RECORDS SUPPLIED »
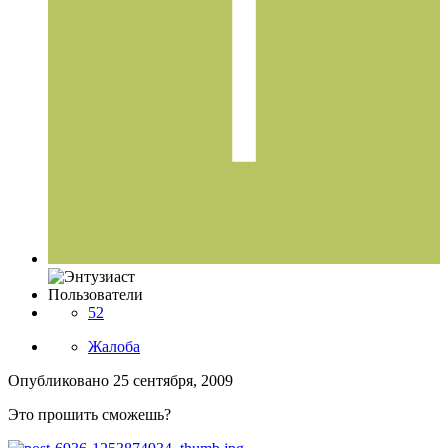
Пользователи
52
Жалоба
Опубликовано
25 сентября, 2009
Это прошить сможешь?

WHAT IS EXPECTED » Everything in the material must be duplicated exactly, except the pictures.

REPLY TO THE EXERCISE »
Пользователи
52
Жалоба
Опубликовано
25 сентября, 2009
Это прошить сможешь?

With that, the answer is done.